Abstract
The use of microalgae for biodiesel or solid fuel production is a promising alternative for reducing the dependence on fossil fuel. When converting microalgae into fuels, a large amount of energy is consumed for dewatering and/or drying the microalgae. Pretreatment methods such as thermal treatment, acid or alkali treatment are proven to have positive effects on microalgae drying, e.g. increasing the drying rate, reducing the amount of energy usage, etc. However, there are not too many discussions in literature regarding material losses during the pretreatment processes. Material losses not only reduce the productivity of fuels but also generate impacts to the environment as more waste is produced.

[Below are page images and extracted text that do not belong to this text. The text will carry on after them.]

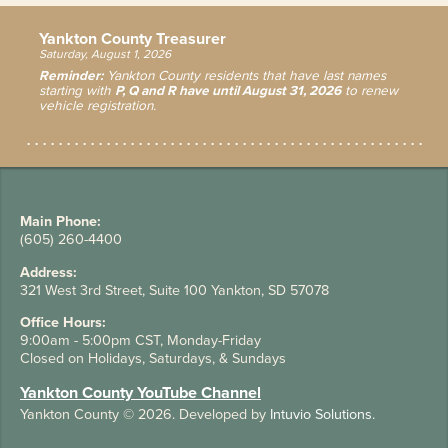
Yankton County Treasurer
Saturday, August 1, 2026
Reminder:
Yankton County residents that have last names
starting with
P, Q and R have until August 31, 2026
to renew
vehicle registration.
Main Phone:
(605) 260-4400
Address:
321 West 3rd Street, Suite 100 Yankton, SD 57078
Office Hours:
9:00am - 5:00pm CST, Monday-Friday
Closed on Holidays, Saturdays, & Sundays
Yankton County YouTube Channel
Yankton County
© 2026. Developed by
Intuvio Solutions
.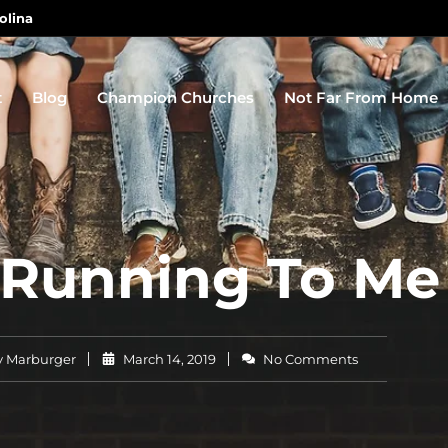
olina
t
Blog
Champion Churches
Not Far From Home
 Running To Me
 Marburger
March 14, 2019
No Comments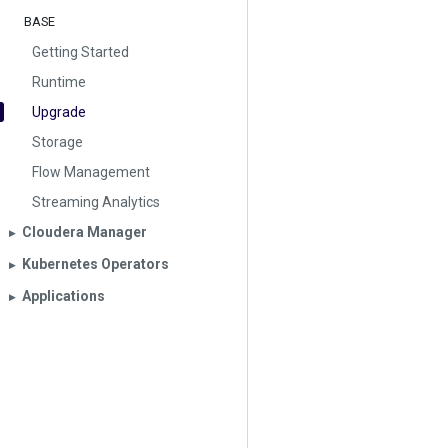
BASE
Getting Started
Runtime
Upgrade
Storage
Flow Management
Streaming Analytics
Cloudera Manager
▶︎
Kubernetes Operators
▶︎
Applications
▶︎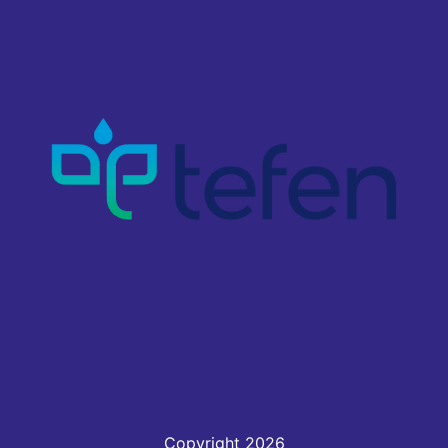
Copyright 2026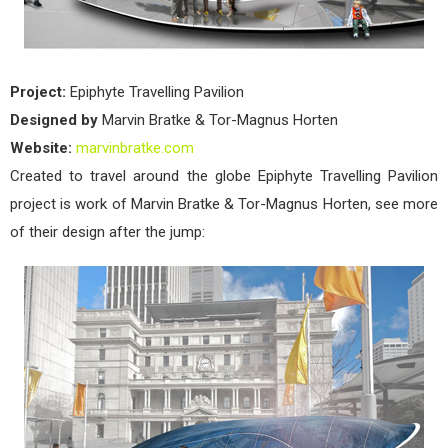
Project:
Epiphyte Travelling Pavilion
Designed by
Marvin Bratke & Tor-Magnus Horten
Website:
marvinbratke.com
Created to travel around the globe Epiphyte Travelling Pavilion
project is work of Marvin Bratke & Tor-Magnus Horten, see more
of their design after the jump: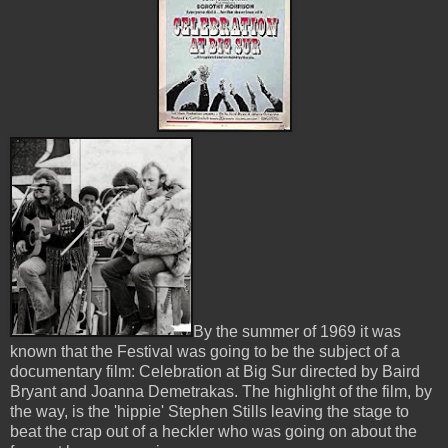
By the summer of 1969 it was
known that the Festival was going to be the subject of a
documentary film: Celebration at Big Sur directed by Baird
Bryant and Joanna Demetrakas. The highlight of the film, by
the way, is the 'hippie' Stephen Stills leaving the stage to
beat the crap out of a heckler who was going on about the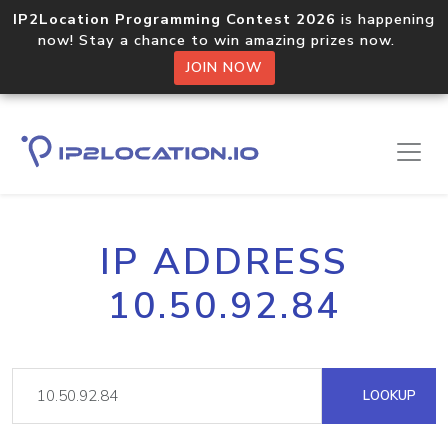
IP2Location Programming Contest 2026
is happening
now! Stay a chance to win amazing prizes now.
JOIN NOW
IP ADDRESS
10.50.92.84
LOOKUP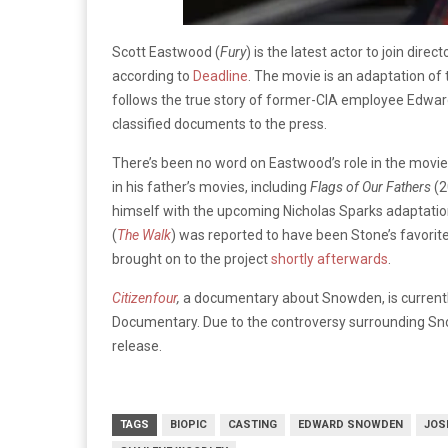
Scott Eastwood (
Fury
) is the latest actor to join direct
according to
Deadline
. The movie is an adaptation of
follows the true story of former-CIA employee Edwa
classified documents to the press.
There’s been no word on Eastwood’s role in the movie.
in his father’s movies, including
Flags of Our Fathers
(2
himself with the upcoming Nicholas Sparks adaptatio
(
The Walk
) was reported to have been Stone’s favorit
brought on to the project
shortly afterwards
.
Citizenfour
,
a documentary about Snowden, is currently
Documentary. Due to the controversy surrounding Snowd
release.
TAGS
BIOPIC
CASTING
EDWARD SNOWDEN
JOS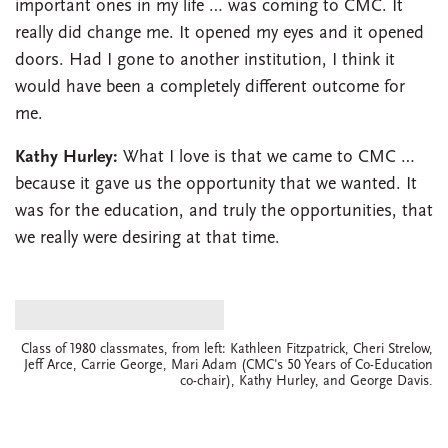
important ones in my life … was coming to CMC. It
really did change me. It opened my eyes and it opened
doors. Had I gone to another institution, I think it
would have been a completely different outcome for
me.
Kathy Hurley:
What I love is that we came to CMC …
because it gave us the opportunity that we wanted. It
was for the education, and truly the opportunities, that
we really were desiring at that time.
Class of 1980 classmates, from left: Kathleen Fitzpatrick, Cheri Strelow,
Jeff Arce, Carrie George, Mari Adam (CMC's 50 Years of Co-Education
co-chair), Kathy Hurley, and George Davis.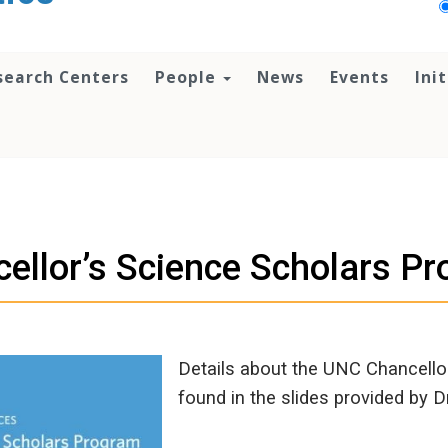
search Centers
People
News
Events
Ini
ellor’s Science Scholars P
Details about the UNC Chancello
found in the slides provided by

In this paper, experimental and modelling studies documenting the effects of different pretreatment processes on the drying rate and material losses are presented. Samples of microalgae (i.e. chlorella vulgaris) are first centrifuged and filtered before undergoing an alkali (i.e. sodium hydroxide), acid (i.e. sulphuric acid) or hydrothermal treatment. The moisture content, dry weight and compositions (i.e. ultimate analysis) of the samples are measured before and after the treatments. The untreated and pretreated samples are then subjected to thermogravimetric analysis (TGA) to determine their drying rate during the drying process. The drying kinetic is derived from the TGA results.
Findings show that the Page model can be used to represent the drying process with an R2 of 0.99, material losses can be significant for certain cases (as high as 18 %) and changes in elemental analyses after pretreatment e.g. in sulphur, hydrogen and oxygen content occur after pretreatment.